Wer soll das dann tun?
Eigentlich wählen wir dafür Volksvertreter, die genau wissen sollten, warum man eine Armee und diese Geld braucht, damit sie funktioniert. Die globale Sicherheit entwickelt sich derzeit aus meiner Wahrnehmung heraus sehr stark zum Negativen. Die Zeit des langen Friedens ist leider vorbei. Es wird jetzt nicht eine Panzerwalze auf uns zurollen, aber wir sind mit neuen Bedrohungen konfrontiert, die unsere Gesellschaft in Europa vor gewaltige Herausforderungen stellen werden und derer sollten wir uns annehmen.
Welche Herausforderungen sehen Sie da vor allem?
Da reden wir von Konflikten in und im Umfeld von Europa, von Migration, von Bedrohungsformen verursacht durch die Globalisierung, transnationalem Terrorismus und vielem mehr. Darauf muss man die Bevölkerung vorbereiten. Man muss den Bürgern erklären, was es heißt, etwa bei einem Blackout tagelang ohne Strom zu sein. Die Bevölkerung erwartet sich Lösungen, aber dafür braucht es ein Gesamtkonzept und das sehe ich derzeit nicht. Der Ansatz mit den nun präsentierten Sicherheitsinseln ist dahingehend ein sehr guter, aber auch zu deren Umsetzung braucht es wieder Geld.
Was schlagen Sie vor?
Der geistigen Landesverteidigung und dem Zivilschutz gehören wesentlich mehr Bedeutung zugemessen. Wir müssen uns den Herausforderungen stellen, aber dahingehend geschieht aktuell wenig bis gar nichts. Wir können mit Krisen nicht mehr umgehen. Es scheint ganz so, als hätten wir unseren Überlebensinstinkt komplett abgebaut, das ist blauäugig. Und gerade in so einer Situation braucht es das Bundesheer.
Kommen wir zu etwas Angenehmerem: Wie werden Sie dem Bundesheer nach ihrem Abschied verbunden bleiben?

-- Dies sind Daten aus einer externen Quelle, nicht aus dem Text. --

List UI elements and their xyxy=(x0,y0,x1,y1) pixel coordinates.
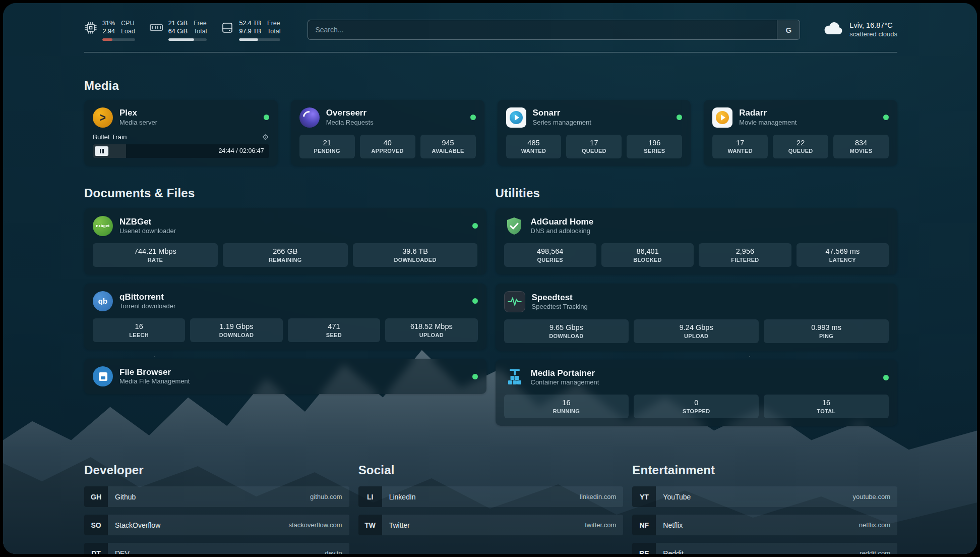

Natürlich werde ich dem Österreichischen Bundesheer aus tiefster Überzeugung immer verbunden bleiben. Jedoch habe ich für mich beschlossen, dass ich sicherlich kein pensionierter General sein werde, der überall ungefragt seine Meinung anbringt. Ich hatte meine Zeit, und diese endet mit 30. Juni 2018.
Können Sie so einfach einen Schlussstrich ziehen?
Ob es einfach wird, kann ich noch nicht sagen. Aber ich bin mir sehr sicher, dass mir das gut gelingen wird.
Welche Ziele haben Sie für die nächsten Jahre?
Ich habe mir schon eine schöne To-do-Liste zusammengestellt. Ich will den Segelschein machen, Kochen lernen, mich mit Fotografieren beschäftigen, weiter viel Sport treiben, Modelle bauen und mich mit meinen immens vielen Büchern beschäftigen, Filme schauen, mit meiner Frau Zeit verbringen und reisen. Langweilig wird mir also nicht.
Angenommen, Sie hätten zu ihrem Abschied drei Wünsche offen – welche wären das?
(lacht) Ich würde mir wünschen, dass man dem Bundesheer tatsächlich den Stellenwert gibt, den es verdient, und nicht nur so tut, als ob es den hätte. Der zweite Wunsch wäre, dass man es den Ministern endlich ermöglicht, die Arbeit zu machen, die notwendig ist, und sie nicht zu Masseverwaltern macht, die von der ersten Minute an in Troubles versetzt werden.
Und der dritte Wunsch?
Der wäre, dass man den Entwicklungen in die Augen schaut und dass man die neuen Bedrohungen und Herausforderungen, denen wir uns gegenübersehen, erkennt und Werkzeuge und Tools entwickelt, um diesen zu begegnen. Wenn man damit wartet, bis die Krise da ist, ist es zu spät.